At the completion of the protocol, the beating heart was rapidly extracted, and a small portion of the right atrial appendage, right atrial free wall, left atrial appendage, and posterior left atria was excised and fixed for pathological analysis. Microscopic analysis was performed on 2 normal dogs, 2 dogs with chronic AF, and 4 dogs after 7 to 14 days of recovery. The tissue was immediately minced to ≈1 mm3 in size in a room temperature solution containing 4.0% paraformaldehyde and 2.5% glutaraldehyde in 0.1 mol/L phosphate buffer at pH 7.4. After overnight fixation (4°C), the samples were equilibrated to 24°C, washed in 0.1 mol/L phosphate buffer, postfixed for 1 hour in 2.0% osmium tetroxide, dehydrated in acetone, embedded in EPOX 812 (Ernest F. Fullam, Inc), and polymerized for 48 hours at 60°C.

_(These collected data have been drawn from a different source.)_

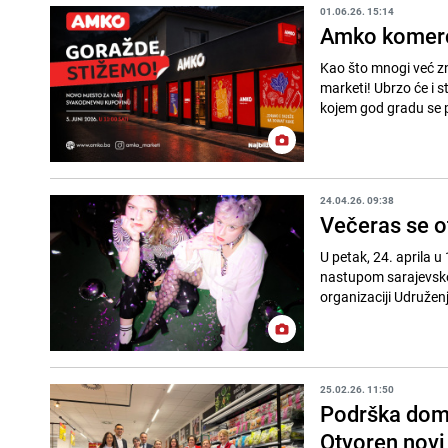
01.06.26. 15:14
Amko komerc 
Kao što mnogi već zn
marketi! Ubrzo će i 
kojem god gradu se p
24.04.26. 09:38
Večeras se ot
U petak, 24. aprila u 
nastupom sarajevskog
organizaciji Udruženj
25.02.26. 11:50
Podrška dom
Otvoren nov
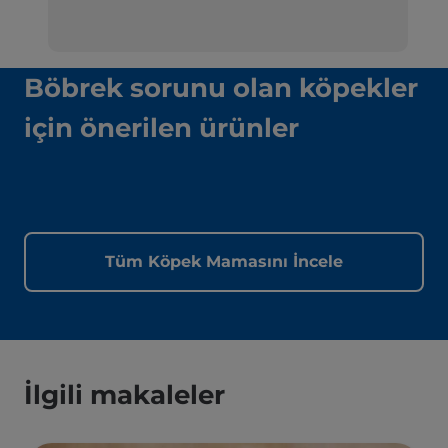
Böbrek sorunu olan köpekler
için önerilen ürünler
Tüm Köpek Mamasını İncele
İlgili makaleler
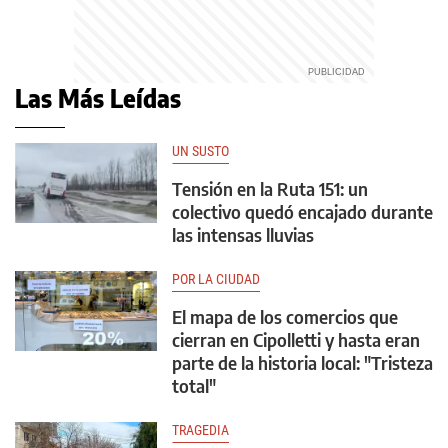
Las Más Leídas
UN SUSTO
Tensión en la Ruta 151: un
colectivo quedó encajado durante
las intensas lluvias
POR LA CIUDAD
El mapa de los comercios que
cierran en Cipolletti y hasta eran
parte de la historia local: "Tristeza
total"
TRAGEDIA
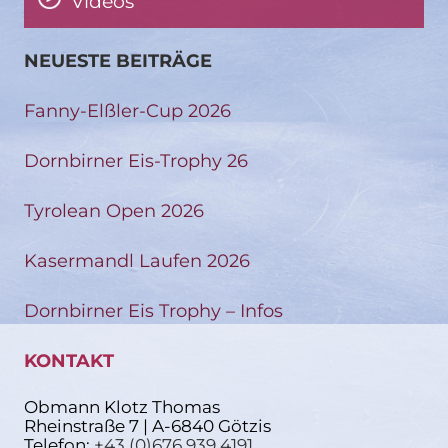
Videos
NEUESTE BEITRÄGE
Fanny-Elßler-Cup 2026
Dornbirner Eis-Trophy 26
Tyrolean Open 2026
Kasermandl Laufen 2026
Dornbirner Eis Trophy – Infos
KONTAKT
Obmann Klotz Thomas
Rheinstraße 7 | A-6840 Götzis
Telefon:
+43 (0)676 939 4191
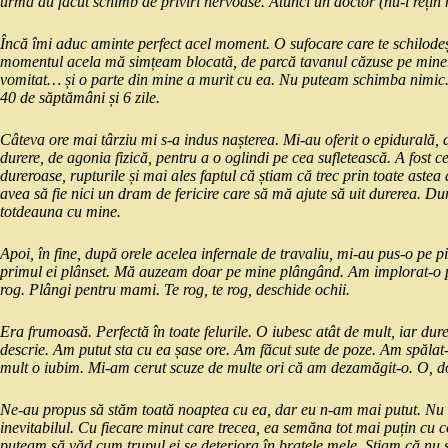
urmă au făcut schimb de priviri nervoase. Atunci un doctor (nu-i rețin
Încă îmi aduc aminte perfect acel moment. O sufocare care te schilodește
momentul acela mă simțeam blocată, de parcă tavanul căzuse pe mine. 
vomitat… și o parte din mine a murit cu ea. Nu puteam schimba nimic. 
40 de săptămâni și 6 zile.
Câteva ore mai târziu mi s-a indus nașterea. Mi-au oferit o epidurală,
durere, de agonia fizică, pentru a o oglindi pe cea sufletească. A fost c
dureroase, rupturile și mai ales faptul că știam că trec prin toate astea
avea să fie nici un dram de fericire care să mă ajute să uit durerea. Du
totdeauna cu mine.
Apoi, în fine, după orele acelea infernale de travaliu, mi-au pus-o pe p
primul ei plânset. Mă auzeam doar pe mine plângând. Am implorat-o prin
rog. Plângi pentru mami. Te rog, te rog, deschide ochii.
Era frumoasă. Perfectă în toate felurile. O iubesc atât de mult, iar dur
descrie. Am putut sta cu ea șase ore. Am făcut sute de poze. Am spălat-
mult o iubim. Mi-am cerut scuze de multe ori că am dezamăgit-o. O,
Ne-au propus să stăm toată noaptea cu ea, dar eu n-am mai putut. Nu
inevitabilul. Cu fiecare minut care trecea, ea semăna tot mai puțin cu 
puteam să văd cum trupul ei se deteriora în brațele mele. Știam că nu 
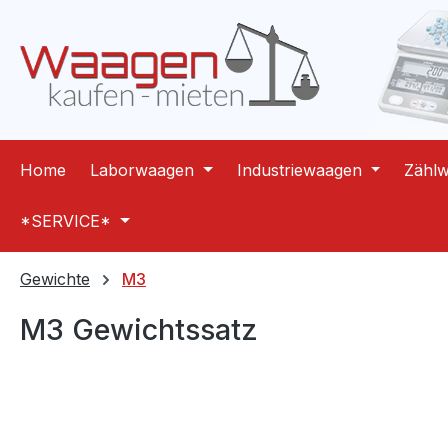
m Hauptinhalt springen
Zur Suche springen
Zur Hauptnavigation springen
Home
Laborwaagen
Industriewaagen
Zähl
*SERVICE*
Gewichte
M3
M3 Gewichtssatz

After polymerization, thin sections (0.5 mm) were cut from 2 tissue blocks representing 2 different locations within each atrial region with the use of glass knives and a Reichert Ultracut-E microtome. Sections were collected on glass slides, stained with toluidine blue, and examined with a conventional compound microscope to determine the suitability of the tissue areas for subsequent ultrathin sectioning and light level morphometry.
Light Level Morphometry
Digital images (512×512 pixels) were obtained from the thin sections from each block with a ×63 (numerical aperture 1.4) Zeiss objective and a Zeiss LSM 410 laser scanning confocal microscope. By use of a linear measurement program embedded in the Zeiss LSM 410 software (release 3.98), 10 measurements (in microns) of myocyte diameters were made on the digitized images from each tissue block (resulting in 20 myocyte diameter measurements per atrial region). For each measurement, the widest aspect of the myocyte visible in the image was selected. These measurements were averaged for reporting of the mean diameters for myocytes in control and experimental dog atria.

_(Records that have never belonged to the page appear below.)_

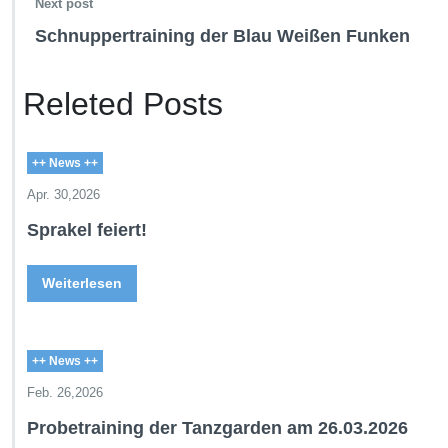
Next post
Schnuppertraining der Blau Weißen Funken
Releted Posts
++ News ++
Apr. 30,2026
Sprakel feiert!
Weiterlesen
++ News ++
Feb. 26,2026
Probetraining der Tanzgarden am 26.03.2026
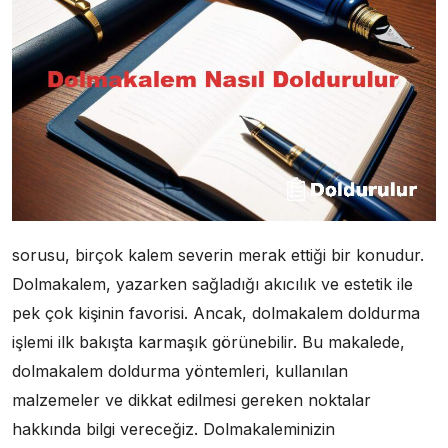
sorusu, birçok kalem severin merak ettiği bir konudur.
Dolmakalem, yazarken sağladığı akıcılık ve estetik ile
pek çok kişinin favorisi. Ancak, dolmakalem doldurma
işlemi ilk bakışta karmaşık görünebilir. Bu makalede,
dolmakalem doldurma yöntemleri, kullanılan
malzemeler ve dikkat edilmesi gereken noktalar
hakkında bilgi vereceğiz. Dolmakaleminizin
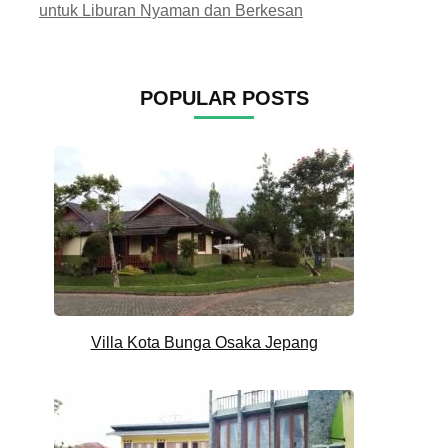
untuk Liburan Nyaman dan Berkesan
POPULAR POSTS
Villa Kota Bunga Osaka Jepang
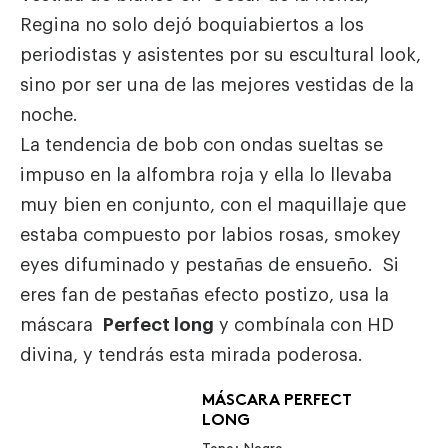
Regina no solo dejó boquiabiertos a los
periodistas y asistentes por su escultural look,
sino por ser una de las mejores vestidas de la
noche.
La tendencia de bob con ondas sueltas se
impuso en la alfombra roja y ella lo llevaba
muy bien en conjunto, con el maquillaje que
estaba compuesto por labios rosas, smokey
eyes difuminado y pestañas de ensueño. Si
eres fan de pestañas efecto postizo, usa la
máscara
Perfect long
y combínala con
HD
divina
, y tendrás esta mirada poderosa.
MÁSCARA PERFECT
LONG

Ultrathin sections (70 to 80 nm) were cut with a diamond knife and ultramicrotome. The sections were collected on 200 mesh copper grids (Ernest F. Fullam, Inc), contrast-stained with uranyl acetate (50% in acetone) and lead citrate,17 and examined in a JEOL 100-CX transmission electron microscope. Tissue in a 1.5-mm2 area was visually evaluated and given a score from 1 to 4 based on its degree of abnormality, with 1 being normal and 4 being highly abnormal.
Electrophysiological data and clinical data were stored in a master computer file. Statistical analysis was conducted by use of RS/1 (BBN Software Inc). Continuous data were expressed as mean±1 SD. Paired comparisons among conditions were performed with 2-tailed paired Student t tests. Comparisons of continuous variables under each condition were performed by single-factor ANOVA. Statistical significance was defined as P<0.05.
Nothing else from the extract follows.